Support thread for survivors of childhood sexual abuse PART 3

999 replies

CailinDana · 16/04/2012 17:38

The first two parts of this thread:
Part 1
Part 2

The purpose of these threads is to allow survivors of childhood sexual abuse, their partners, friends, or parents, to talk in a safe place about what they think and feel. Nothing is off limits or taboo, just say what you want to say.

OP posts:
StuckintheBellJar · 07/05/2012 15:20

The human brain is really strange. Horrible thing happens and what does your subconscious do? Make you physically relive it again and again...

I've had a rough weekend, got drunk and guess what.... Urgh.

I'm sure I'm ready to discuss this with a male, middle aged doctor. He's a nice man and I'm sure he's seen it all before, but...

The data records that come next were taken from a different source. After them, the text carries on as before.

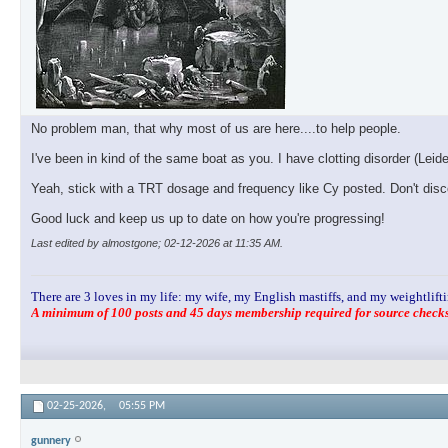
No problem man, that why most of us are here....to help people.
I've been in kind of the same boat as you. I have clotting disorder (Lei
Yeah, stick with a TRT dosage and frequency like Cy posted. Don't disco
Good luck and keep us up to date on how you're progressing!
Last edited by almostgone; 02-12-2026 at
11:35 AM
.
There are 3 loves in my life: my wife, my English mastiffs, and my weightlifti
A minimum of 100 posts and 45 days membership required for source checks.
02-25-2026,
05:55 PM
gunnery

StuckintheBellJar · 07/05/2012 15:20

*not sure

CailinDana · 07/05/2012 15:24

What happened at the weekend Stuck?

Could you ask to see a female doctor? Or if you'd rather not go to the GP you could contact Rape Crisis?

OP posts:
StuckintheBellJar · 07/05/2012 15:31

Oh I wasn't raped this weekend. The chap involved was a perfect gentlemen - even slightly confused by my drunken advances. Nobody is hurting me now except myself.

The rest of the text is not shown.